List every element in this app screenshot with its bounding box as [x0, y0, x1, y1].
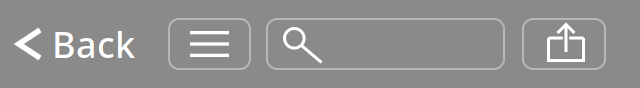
button[interactable]: Search	[267, 19, 504, 69]
button[interactable]: Menu	[169, 19, 250, 69]
button[interactable]: Share	[523, 19, 605, 69]
button[interactable]: Back	[0, 0, 145, 88]
staticText: Back	[52, 20, 135, 68]
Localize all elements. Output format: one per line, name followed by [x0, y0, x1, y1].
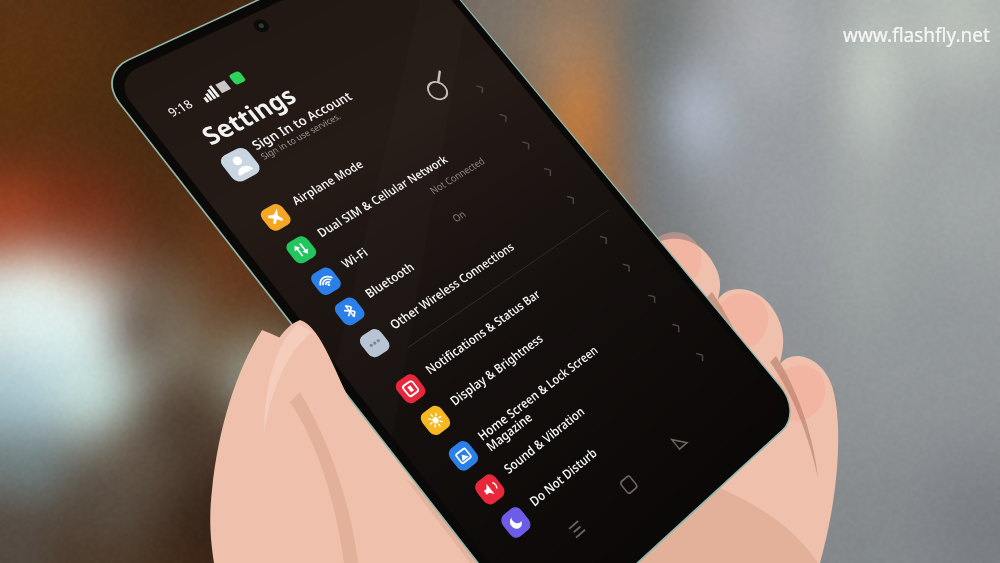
- button[interactable]: [0, 0, 1000, 563]
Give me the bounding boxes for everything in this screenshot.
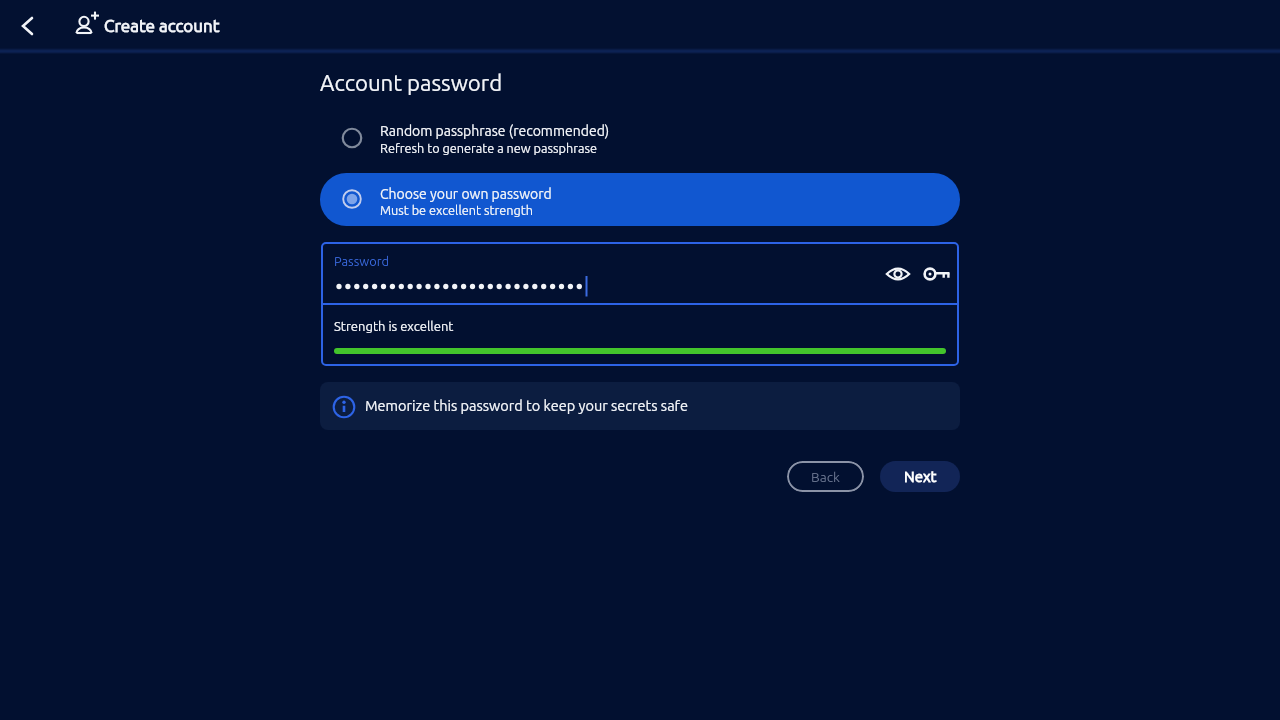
button[interactable]: Random passphrase (recommended) <box>320 114 960 162</box>
button[interactable]: Back <box>787 461 864 492</box>
button[interactable]: Choose your own password <box>320 173 960 226</box>
button[interactable] <box>875 251 921 297</box>
staticText: Random passphrase (recommended) <box>380 123 610 139</box>
staticText: Memorize this password to keep your secr… <box>365 397 689 413</box>
staticText: Account password <box>320 70 503 95</box>
staticText: Next <box>904 468 937 485</box>
staticText: Password <box>334 254 389 268</box>
staticText: Must be excellent strength <box>380 203 533 217</box>
staticText: Refresh to generate a new passphrase <box>380 141 598 155</box>
button[interactable] <box>8 6 48 46</box>
staticText: Choose your own password <box>380 186 552 202</box>
staticText: Strength is excellent <box>334 319 454 334</box>
staticText: Create account <box>104 16 220 35</box>
button[interactable] <box>914 251 960 297</box>
staticText: Back <box>811 469 841 484</box>
button[interactable]: Next <box>880 461 960 492</box>
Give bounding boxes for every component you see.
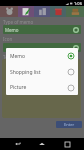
- button[interactable]: Shopping list: [6, 64, 78, 80]
- staticText: Shopping list: [10, 69, 67, 76]
- button[interactable]: Picture: [6, 80, 78, 95]
- button[interactable]: Animal icon: [0, 6, 18, 17]
- button[interactable]: Box icon: [66, 6, 84, 17]
- staticText: Text: [3, 54, 12, 60]
- button[interactable]: Memo: [3, 25, 81, 34]
- staticText: Enter: [64, 122, 75, 127]
- staticText: Type of memo: [3, 19, 34, 25]
- button[interactable]: [3, 43, 81, 52]
- staticText: 1:06: [74, 1, 82, 6]
- button[interactable]: Home: [35, 138, 49, 150]
- button[interactable]: [2, 59, 81, 118]
- button[interactable]: Memo: [6, 48, 78, 64]
- staticText: Icon: [3, 36, 13, 42]
- staticText: Memo: [5, 27, 19, 33]
- button[interactable]: Note icon: [18, 6, 34, 17]
- button[interactable]: Enter: [56, 121, 82, 128]
- staticText: Memo: [10, 53, 67, 60]
- staticText: Picture: [10, 84, 67, 91]
- button[interactable]: Bucket icon: [50, 6, 66, 17]
- button[interactable]: Recents: [60, 138, 74, 150]
- button[interactable]: List icon: [34, 6, 50, 17]
- button[interactable]: Back: [11, 138, 25, 150]
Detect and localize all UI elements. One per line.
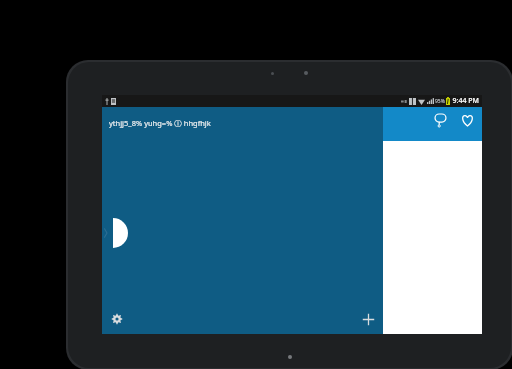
staticText: 9:44 PM [452, 96, 479, 106]
staticText: 95% [435, 98, 445, 105]
button[interactable]: Add [357, 308, 379, 330]
staticText: ythjj5_8% yuhg=% ⓘ hhgfhjk [109, 118, 211, 128]
button[interactable]: Comments [428, 108, 452, 132]
button[interactable]: Favorite [455, 108, 479, 132]
button[interactable]: Settings [106, 308, 128, 330]
button[interactable]: Open drawer [102, 218, 113, 248]
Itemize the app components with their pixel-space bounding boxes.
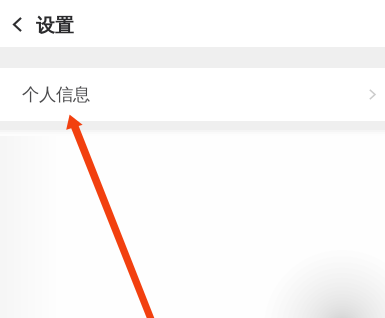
staticText: 个人信息 — [22, 84, 90, 105]
button[interactable]: Back — [0, 0, 35, 47]
staticText: 设置 — [36, 14, 74, 37]
button[interactable]: 个人信息 — [0, 68, 385, 121]
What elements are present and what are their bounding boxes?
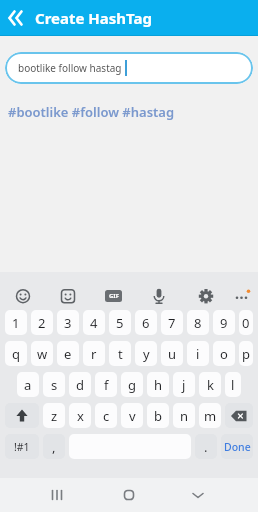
staticText: !#1 — [14, 440, 30, 454]
button[interactable]: 1 — [5, 310, 27, 335]
button[interactable]: u — [161, 341, 183, 366]
staticText: . — [204, 438, 208, 456]
staticText: o — [220, 345, 228, 363]
staticText: l — [231, 376, 235, 394]
staticText: , — [52, 438, 56, 456]
staticText: u — [168, 345, 177, 363]
button[interactable]: 7 — [161, 310, 183, 335]
staticText: b — [154, 407, 162, 425]
button[interactable]: s — [43, 372, 65, 397]
button[interactable]: 9 — [213, 310, 235, 335]
staticText: 8 — [194, 314, 202, 332]
staticText: 6 — [142, 314, 150, 332]
staticText: 9 — [220, 314, 228, 332]
staticText: n — [180, 407, 189, 425]
button[interactable]: 0 — [239, 310, 253, 335]
button[interactable]: Done — [221, 434, 253, 459]
button[interactable]: 4 — [83, 310, 105, 335]
staticText: 0 — [242, 314, 250, 332]
staticText: t — [118, 345, 123, 363]
staticText: v — [129, 407, 136, 425]
staticText: 4 — [90, 314, 98, 332]
button[interactable]: r — [83, 341, 105, 366]
staticText: q — [12, 345, 20, 363]
staticText: 3 — [64, 314, 72, 332]
button[interactable]: e — [57, 341, 79, 366]
staticText: GIF — [109, 292, 119, 300]
button[interactable]: p — [239, 341, 253, 366]
button[interactable]: j — [173, 372, 195, 397]
button[interactable]: . — [195, 434, 217, 459]
button[interactable] — [8, 8, 28, 28]
staticText: k — [207, 376, 214, 394]
staticText: #bootlike #follow #hastag — [8, 103, 175, 121]
button[interactable]: 2 — [31, 310, 53, 335]
staticText: bootlike follow hastag — [18, 61, 122, 75]
button[interactable] — [114, 480, 144, 510]
button[interactable]: !#1 — [5, 434, 39, 459]
button[interactable]: v — [121, 403, 143, 428]
button[interactable]: x — [69, 403, 91, 428]
button[interactable]: i — [187, 341, 209, 366]
button[interactable]: , — [43, 434, 65, 459]
staticText: h — [154, 376, 163, 394]
staticText: Create HashTag — [35, 8, 153, 28]
button[interactable] — [183, 480, 213, 510]
button[interactable]: l — [225, 372, 241, 397]
staticText: c — [103, 407, 110, 425]
button[interactable]: m — [199, 403, 221, 428]
staticText: Done — [224, 440, 251, 454]
staticText: 5 — [116, 314, 124, 332]
button[interactable]: b — [147, 403, 169, 428]
button[interactable] — [42, 480, 72, 510]
button[interactable]: z — [43, 403, 65, 428]
staticText: i — [196, 345, 200, 363]
staticText: e — [64, 345, 72, 363]
staticText: 1 — [12, 314, 20, 332]
staticText: y — [143, 345, 150, 363]
button[interactable]: bootlike follow hastag — [5, 52, 253, 84]
button[interactable]: c — [95, 403, 117, 428]
button[interactable]: 8 — [187, 310, 209, 335]
staticText: f — [104, 376, 109, 394]
staticText: w — [37, 345, 48, 363]
button[interactable]: g — [121, 372, 143, 397]
staticText: g — [128, 376, 136, 394]
button[interactable]: 5 — [109, 310, 131, 335]
button[interactable]: n — [173, 403, 195, 428]
staticText: d — [76, 376, 84, 394]
button[interactable]: t — [109, 341, 131, 366]
staticText: 2 — [38, 314, 46, 332]
staticText: m — [204, 407, 217, 425]
staticText: r — [91, 345, 97, 363]
button[interactable]: d — [69, 372, 91, 397]
staticText: p — [242, 345, 250, 363]
staticText: 7 — [168, 314, 176, 332]
button[interactable]: GIF — [105, 290, 122, 302]
button[interactable]: f — [95, 372, 117, 397]
button[interactable]: a — [17, 372, 39, 397]
staticText: x — [77, 407, 84, 425]
button[interactable]: 6 — [135, 310, 157, 335]
button[interactable]: h — [147, 372, 169, 397]
button[interactable]: o — [213, 341, 235, 366]
button[interactable]: y — [135, 341, 157, 366]
button[interactable]: q — [5, 341, 27, 366]
staticText: a — [24, 376, 32, 394]
button[interactable]: w — [31, 341, 53, 366]
button[interactable] — [225, 403, 253, 428]
staticText: s — [51, 376, 58, 394]
staticText: j — [182, 376, 186, 394]
button[interactable]: k — [199, 372, 221, 397]
staticText: z — [51, 407, 58, 425]
button[interactable] — [5, 403, 39, 428]
button[interactable]: 3 — [57, 310, 79, 335]
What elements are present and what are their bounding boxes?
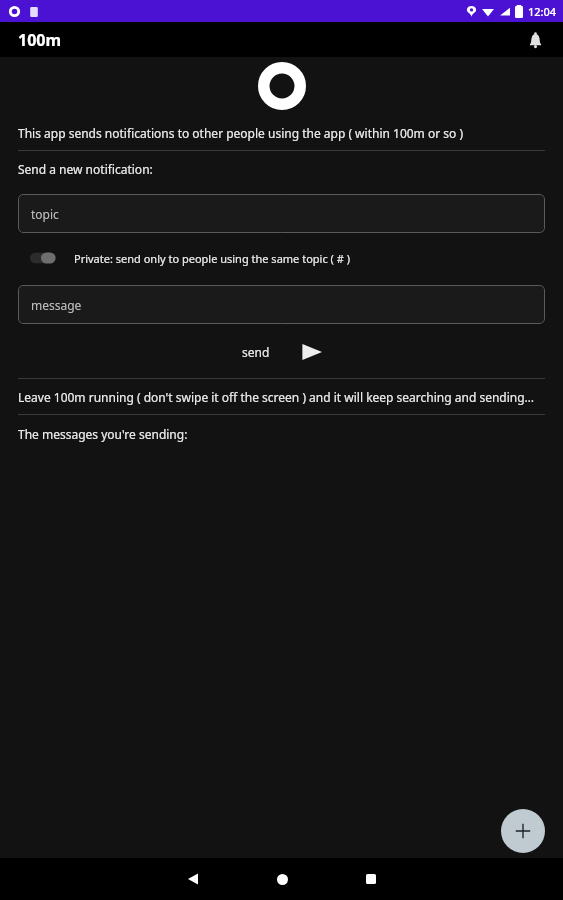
button[interactable]: Recent apps (346, 858, 396, 900)
staticText: 12:04 (528, 4, 557, 19)
staticText: send (242, 344, 270, 360)
staticText: Leave 100m running ( don't swipe it off … (18, 389, 535, 405)
button[interactable]: Notifications (520, 25, 550, 55)
button[interactable]: Home (257, 858, 307, 900)
staticText: Send a new notification: (18, 161, 153, 177)
button[interactable]: send (236, 340, 328, 364)
button[interactable]: Back (168, 858, 218, 900)
staticText: The messages you're sending: (18, 426, 188, 442)
button[interactable]: topic (18, 194, 545, 233)
staticText: This app sends notifications to other pe… (18, 125, 464, 141)
staticText: Private: send only to people using the s… (74, 251, 350, 266)
staticText: message (31, 297, 82, 313)
button[interactable]: message (18, 285, 545, 324)
button[interactable]: Add (501, 809, 545, 853)
staticText: topic (31, 206, 59, 222)
button[interactable]: Private toggle (0, 245, 563, 271)
staticText: 100m (18, 29, 62, 51)
button[interactable]: Private toggle (30, 251, 56, 265)
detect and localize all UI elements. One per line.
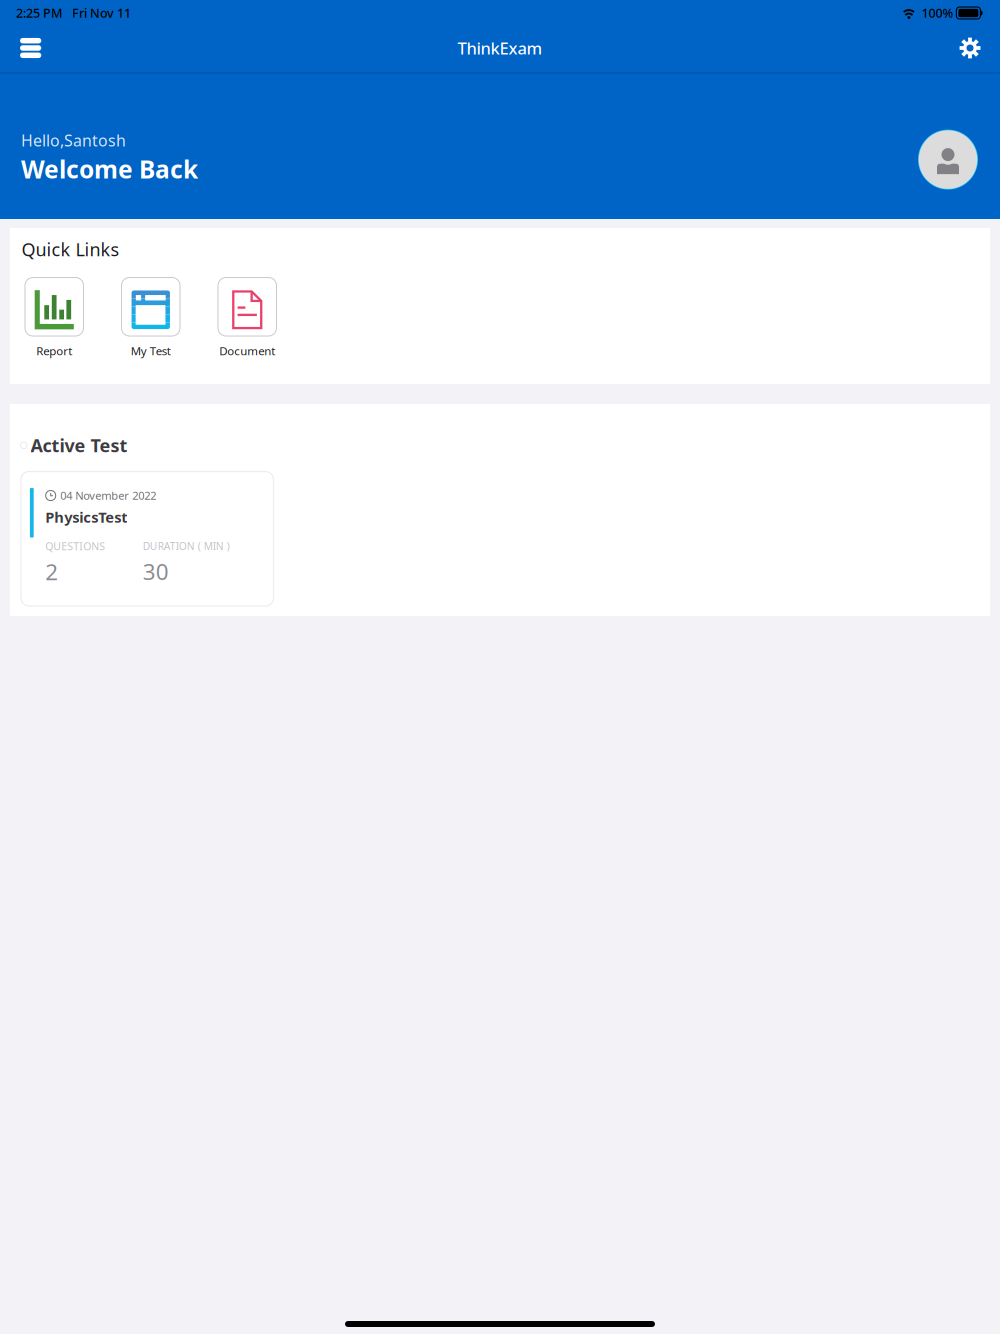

• • • •

(WHAT YOU WILL DO)
Taking every line of the records in turn, count the ones holding "bootlike", and state nothing but the number.

(EXERCISE OUTPUT)
3